Georgina Ann Stirling (April 3, 1867 – April 23, 1935) was a Newfoundland opera singer, known by her stage name Marie Toulinquet. Born in Twillingate, in Newfoundland, she became a world-renowned prima donna soprano who played in opera houses throughout Europe and United States. She was Newfoundland's first opera singer and became known as The Nightingale of the North.

Life and career

Stirling is the daughter of Ann (Peyton) and William Stirling.  She was educated at Twillingate and Toronto and went on to study singing in Paris, Italy and Germany. She had taken the stage name "Toulinguet" which was the original French name for Twillingate. At the age of fifteen she played as a church organist in her hometown and early in her career had been instrumental in the formation of the Dorcas Society.

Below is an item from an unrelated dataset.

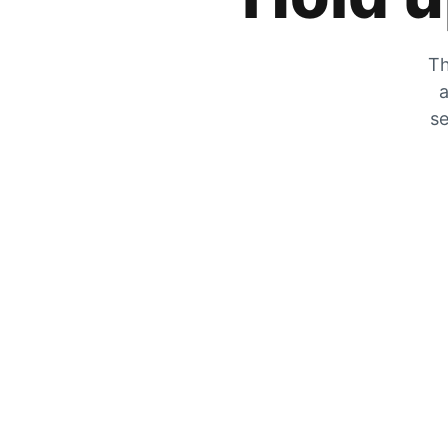
Th
a
se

While in Paris, Stirling had studied under the tutorship of Madame Mathilde Marchesi where she was discovered by a Milan opera company. She toured and accepted engagements with many operas such as the Opera Company of New York City, the Boston Harmony Orchestral Society and the Scalchi Opera Company. At the peak of her career she had developed a throat ailment that cut her singing career short. She eventually made a comeback as concert artist.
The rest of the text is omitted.